- Born: March 10, 1956 (age 70) Seoul, South Korea
- Education: Seoul National University
- Known for: Artificial Photosynthesis, Zeolite, Crystal Organization
- Awards: Taikyue Ree Academic Award, Korean Chemical Society (2007) Academic Award, National Academy of Science (2008) Korea Science Award (2009)
- Scientific career
- Fields: Artificial Photosynthesis, Zeolite, Crystal Organization
- Workplaces: Department of Chemistry, Sogang University, Seoul, South Korea Korea Center for Artificial Photosynthesis
- Doctoral advisor: Professor Jay K. Kochi

= Yoon Kyung-byung =

South Korean chemist (born 1956)

Yoon Kyung-byung (born March 10, 1956) is a South Korean chemist.

==Education==
Yoon received his B.S. in chemistry from Seoul National University in 1979 and his M.S. in chemistry from the Korea Advanced Institute of Science and Technology (KAIST), Seoul in 1981. From 1981 to 1984 he was employed by Chon Engineering in Seoul. There he gained experience in catalyst design and the engineering of chemical process plants. In 1989, he earned his Ph.D. degree in inorganic chemistry from the University of Houston, Texas, where his research advisor was Professor Jay K. Kochi.

==Work==
Yoon has been an assistant, associate (1993) and full professor (1998) at Sogang University in Seoul from 1989 to the present. He has been leading the Korea Center for Artificial Photosynthesis, Sogang University since 2009.

He is the chairman of Scientific Affairs of FACS and also serves as a councilor of the International Zeolite Association and the Asian-Oceanian Photochemistry Association.
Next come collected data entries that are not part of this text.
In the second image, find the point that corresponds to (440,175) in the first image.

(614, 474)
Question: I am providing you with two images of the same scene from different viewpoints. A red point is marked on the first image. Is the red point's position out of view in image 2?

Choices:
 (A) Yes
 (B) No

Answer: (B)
Yoon also serves on editorial board for a number of journals including Reviews in Inorganic Chemistry, Advanced Porous Materials and Frontiers in Green and Environmental Chemistry.

==Awards==
- 2007 Taikyue Ree Academic Award, Korean Chemical Society
- 2008 Academic Award, National Academy of Science
- 2009 Korea Science Award

==Technical reports and conference/event proceedings==
In the early stage of his study, Yoon contributed to the field of charge transfer complexes formation and charge transfer phenomenon in the nanopores of zeolite. Since 2000, he has shown that a new functional material can be produced through 2D and 3D arrays of silica nanobeads and zeolite microcrystals by using them as nanometer and micrometer scale building blocks. This finding not only shows that nano- and micro-sized particles can be included as a new class of building blocks but also means that organization of zeolite microcrystals has been settled down as a field of study in the future of material chemistry(Acc. Chem. Res. 2007, 40, 29–40).
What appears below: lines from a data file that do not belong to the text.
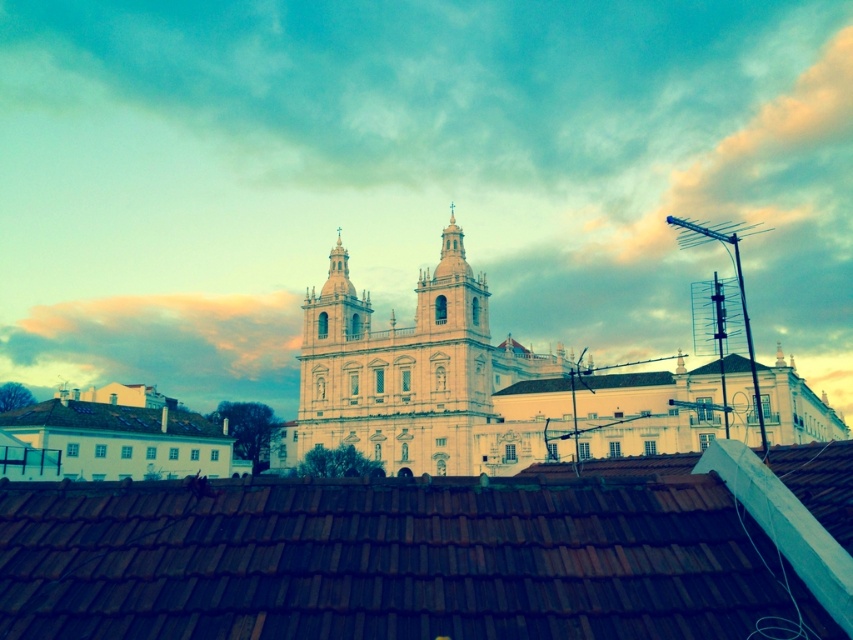 Question: Is cloudy sky at upper center bigger than brown tile roof at center?

Choices:
 (A) no
 (B) yes

Answer: (B)

Question: Is brown tile roof at center closer to camera compared to pastel pink cloud at upper center?

Choices:
 (A) yes
 (B) no

Answer: (A)

Question: Considering the real-world distances, which object is closest to the white smooth building at lower left?

Choices:
 (A) white shingles at lower left
 (B) pastel pink cloud at upper center
 (C) white smooth church at center

Answer: (A)

Question: Which object is positioned farthest from the brown tile roof at center?

Choices:
 (A) cloudy sky at upper center
 (B) white smooth church at center

Answer: (A)

Question: Can you confirm if cloudy sky at upper center is bigger than white shingles at lower left?

Choices:
 (A) yes
 (B) no

Answer: (A)

Question: Which point is closer to the camera?

Choices:
 (A) (578, 154)
 (B) (22, 364)
 (C) (782, 444)
 (D) (212, 458)

Answer: (C) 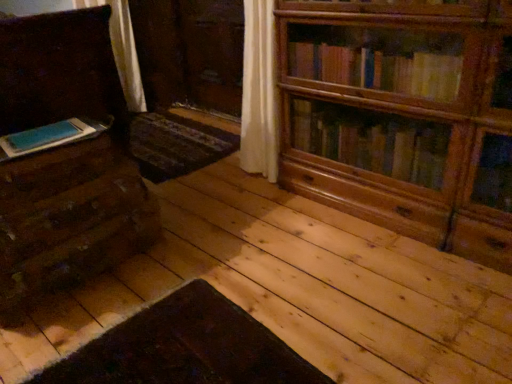 The height and width of the screenshot is (384, 512). I want to click on free space below blue matte book at left (from a real-world perspective), so click(58, 128). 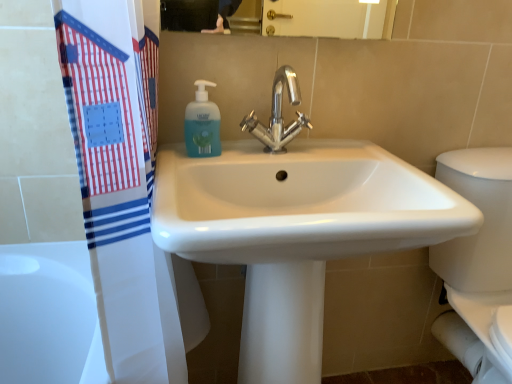 Question: Does translucent plastic soap dispenser at upper center have a smaller size compared to white glossy sink at center?

Choices:
 (A) no
 (B) yes

Answer: (B)

Question: Is translucent plastic soap dispenser at upper center located outside white glossy sink at center?

Choices:
 (A) yes
 (B) no

Answer: (A)

Question: From a real-world perspective, is translucent plastic soap dispenser at upper center over white glossy sink at center?

Choices:
 (A) no
 (B) yes

Answer: (B)

Question: Is translucent plastic soap dispenser at upper center to the left of white glossy sink at center from the viewer's perspective?

Choices:
 (A) yes
 (B) no

Answer: (A)

Question: From a real-world perspective, does translucent plastic soap dispenser at upper center sit lower than white glossy sink at center?

Choices:
 (A) no
 (B) yes

Answer: (A)

Question: Is translucent plastic soap dispenser at upper center positioned with its back to white glossy sink at center?

Choices:
 (A) yes
 (B) no

Answer: (B)

Question: Can you confirm if white glossy porcelain at right is smaller than white glossy sink at center?

Choices:
 (A) no
 (B) yes

Answer: (B)

Question: Does white glossy porcelain at right have a larger size compared to white glossy sink at center?

Choices:
 (A) no
 (B) yes

Answer: (A)

Question: Considering the relative positions of white glossy porcelain at right and white glossy sink at center in the image provided, is white glossy porcelain at right to the right of white glossy sink at center from the viewer's perspective?

Choices:
 (A) no
 (B) yes

Answer: (B)

Question: Is white glossy porcelain at right wider than white glossy sink at center?

Choices:
 (A) no
 (B) yes

Answer: (A)

Question: Is white glossy sink at center inside white glossy porcelain at right?

Choices:
 (A) no
 (B) yes

Answer: (A)

Question: Would you say white glossy porcelain at right is a long distance from white glossy sink at center?

Choices:
 (A) no
 (B) yes

Answer: (A)

Question: Can you confirm if polished chrome faucet at center is positioned to the left of white glossy sink at center?

Choices:
 (A) yes
 (B) no

Answer: (B) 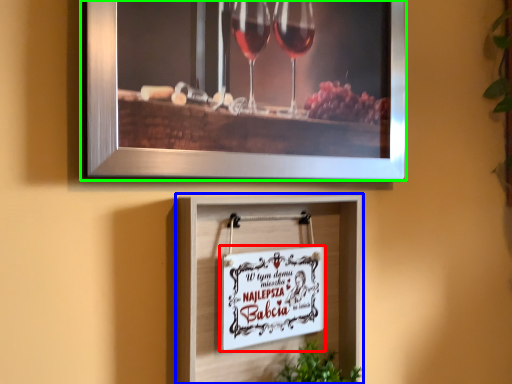 Question: Which object is positioned farthest from picture frame (highlighted by a red box)? Select from picture frame (highlighted by a blue box) and picture frame (highlighted by a green box).

Choices:
 (A) picture frame
 (B) picture frame

Answer: (B) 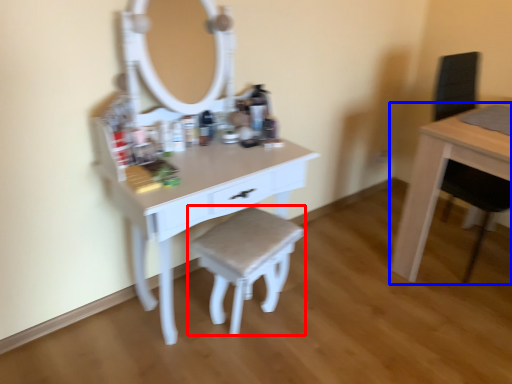 Question: Which of the following is the closest to the observer, stool (highlighted by a red box) or table (highlighted by a blue box)?

Choices:
 (A) stool
 (B) table

Answer: (A)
He also showed diversity in the field of organization of microparticles, indicating that in the case of microcrystals synthesis, they are synthesized and self-assembled, similar to the 2D and 3D aligned supercrystals made up of atoms and molecules. Furthermore, he raised awareness about the importance of organization of micro particles by showing that microcrystals can be synthesized and any axes of microcrystals can be oriented in a certain direction (Science, 2003, 301, 818–821).

Yoon developed an innovative method named "Forced Manual Assembly" which significantly contributed to a very simple, time saving, and highly precise organization of nano and microparticles into monolayers on flat substrates (Angew. Chem. Int. Ed. 2007, 46, 3087–3090. J. Am. Chem. Soc. 2009, 131, 14228–14230).

Besides, he developed a new method to prepare zeolite separation membrane which can perfectly separate para-xylenes with a purity of 99.99 percent or higher from a small molecule mixture of ortho- and para-xylenes (Science, 2011, 334, 1533–1538).

Since the opening of the Korea Center for Artificial Photosynthesis (KCAP) at Sogang University in 2009, he has been working to develop this field.